Интерес к «дикому», варварскому сознанию и сюрреалистическую мимикрию под него Боулз перенесет вскоре на современный материал, что позволит ему с невозмутимой брезгливостью вскрыть главную язву своего времени: кризис гуманистических ценностей, полную утрату веры в человечность человека, охватившую западный мир после двух войн. Герой-рассказчик «Записок с Холодного Мыса», бывший университетский преподаватель, сбежавший из Америки, выражает это состояние «цивилизованного варварства» с циничной откровенностью: «Нашей цивилизации суждена короткая жизнь — уж очень компоненты разнородны.

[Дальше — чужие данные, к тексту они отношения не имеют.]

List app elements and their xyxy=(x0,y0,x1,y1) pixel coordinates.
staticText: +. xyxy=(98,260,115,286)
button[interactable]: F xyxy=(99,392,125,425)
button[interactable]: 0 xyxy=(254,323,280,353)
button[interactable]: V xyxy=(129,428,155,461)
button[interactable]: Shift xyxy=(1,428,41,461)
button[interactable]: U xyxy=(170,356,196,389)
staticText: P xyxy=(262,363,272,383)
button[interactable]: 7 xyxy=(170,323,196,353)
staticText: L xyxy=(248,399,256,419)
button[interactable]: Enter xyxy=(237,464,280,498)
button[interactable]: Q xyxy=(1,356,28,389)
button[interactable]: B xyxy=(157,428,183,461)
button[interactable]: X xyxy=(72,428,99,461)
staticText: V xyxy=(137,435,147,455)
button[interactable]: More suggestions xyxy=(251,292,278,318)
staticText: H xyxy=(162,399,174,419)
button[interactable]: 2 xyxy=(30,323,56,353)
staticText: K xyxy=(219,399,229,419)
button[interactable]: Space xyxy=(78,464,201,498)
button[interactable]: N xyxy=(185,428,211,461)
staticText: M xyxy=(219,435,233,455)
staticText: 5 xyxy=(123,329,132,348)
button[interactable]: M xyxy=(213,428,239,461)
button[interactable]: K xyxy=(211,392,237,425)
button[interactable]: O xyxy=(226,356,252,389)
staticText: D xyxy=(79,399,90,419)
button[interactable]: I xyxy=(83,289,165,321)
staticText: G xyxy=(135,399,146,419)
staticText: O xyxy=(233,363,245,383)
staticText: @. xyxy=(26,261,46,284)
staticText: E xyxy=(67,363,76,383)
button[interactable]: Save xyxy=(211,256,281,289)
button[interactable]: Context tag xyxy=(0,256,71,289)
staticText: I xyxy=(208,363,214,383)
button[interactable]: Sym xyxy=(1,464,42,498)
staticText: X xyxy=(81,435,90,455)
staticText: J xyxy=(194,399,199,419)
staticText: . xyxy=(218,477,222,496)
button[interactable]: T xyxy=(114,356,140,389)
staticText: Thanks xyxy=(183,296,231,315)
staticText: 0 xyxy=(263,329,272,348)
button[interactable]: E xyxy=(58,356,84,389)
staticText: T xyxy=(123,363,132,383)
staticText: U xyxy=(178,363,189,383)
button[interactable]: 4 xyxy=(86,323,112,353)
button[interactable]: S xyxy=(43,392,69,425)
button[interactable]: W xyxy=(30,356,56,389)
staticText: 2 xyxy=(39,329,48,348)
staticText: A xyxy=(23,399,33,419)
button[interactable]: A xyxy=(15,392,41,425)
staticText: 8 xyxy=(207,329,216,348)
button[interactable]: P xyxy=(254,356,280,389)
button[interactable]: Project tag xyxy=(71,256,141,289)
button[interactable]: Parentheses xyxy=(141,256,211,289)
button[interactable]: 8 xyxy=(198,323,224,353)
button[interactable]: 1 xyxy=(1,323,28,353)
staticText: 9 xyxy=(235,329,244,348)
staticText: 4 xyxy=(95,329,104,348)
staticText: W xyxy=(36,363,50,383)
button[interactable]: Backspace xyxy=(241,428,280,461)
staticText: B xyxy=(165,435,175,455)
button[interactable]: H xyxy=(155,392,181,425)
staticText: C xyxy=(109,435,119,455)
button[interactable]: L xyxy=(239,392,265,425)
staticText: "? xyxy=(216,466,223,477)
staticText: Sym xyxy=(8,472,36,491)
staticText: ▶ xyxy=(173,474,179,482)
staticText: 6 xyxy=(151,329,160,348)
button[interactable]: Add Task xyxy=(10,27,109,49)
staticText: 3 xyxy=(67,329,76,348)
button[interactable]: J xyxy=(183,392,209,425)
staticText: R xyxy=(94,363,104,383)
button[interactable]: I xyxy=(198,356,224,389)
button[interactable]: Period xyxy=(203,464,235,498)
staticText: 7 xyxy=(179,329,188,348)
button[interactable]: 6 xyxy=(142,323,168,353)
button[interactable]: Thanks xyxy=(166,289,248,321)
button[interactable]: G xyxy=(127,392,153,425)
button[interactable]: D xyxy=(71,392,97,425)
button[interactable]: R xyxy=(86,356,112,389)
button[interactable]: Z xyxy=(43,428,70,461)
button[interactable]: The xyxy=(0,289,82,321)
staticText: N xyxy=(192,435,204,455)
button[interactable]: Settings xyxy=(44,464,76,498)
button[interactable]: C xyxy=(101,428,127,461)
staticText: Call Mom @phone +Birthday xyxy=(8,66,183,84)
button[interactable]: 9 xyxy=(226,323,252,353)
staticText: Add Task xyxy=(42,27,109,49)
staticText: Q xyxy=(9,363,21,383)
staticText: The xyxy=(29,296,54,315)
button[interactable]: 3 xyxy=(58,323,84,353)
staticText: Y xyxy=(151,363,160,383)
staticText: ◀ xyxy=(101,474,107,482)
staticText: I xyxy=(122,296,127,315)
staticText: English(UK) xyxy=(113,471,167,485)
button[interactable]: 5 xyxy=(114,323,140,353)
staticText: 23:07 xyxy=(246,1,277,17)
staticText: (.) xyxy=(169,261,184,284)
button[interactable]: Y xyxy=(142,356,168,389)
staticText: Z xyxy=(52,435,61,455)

Однако лично меня вполне устраивает, что все трещит по швам. Чем мощнее бомбы, тем скорее конец. На вид жизнь слишком отвратительна, чтобы стараться ее сохранить. Пусть ее. Возможно, когда-нибудь на смену придет иная форма жизни. Впрочем, так будет или эдак, значения не имеет. И в то же время я сам — пока еще часть жизни и посему обязан защищать себя, как умею. Поэтому я здесь. Тут, на островах, растительность до сих пор преобладает, и человек должен сражаться, чтобы явить само свое присутствие. Здесь красиво, пассаты дуют круглый год, и я подозреваю, что никто не станет тратить бомбы на нашу почти безлюдную часть острова — да и на любую его часть». И действительно, настигают героя не бомбы, а кое-что похуже, можно сказать, его же собственная опустошенность, принявшая обличье детски-невинной порочности его юного отпрыска. Подросток сначала совращает туземных мальчишек, а потом и своего отца, которого под страхом огласки вынуждает затем перевести все родительские деньги на свой счет. Вот как Боулз описывает поворотный, судьбоносный момент (и в этом «как» — он весь): «В комнате дышать было нечем. Я сбросил одежду на стул и глянул на ночной столик: на месте ли графин с водой. И тут у меня отпала челюсть. На моей кровати верхняя простыня была сбита к изножью. У дальнего края, темным силуэтом на белой нижней простыне спал на боку Рэки, голый.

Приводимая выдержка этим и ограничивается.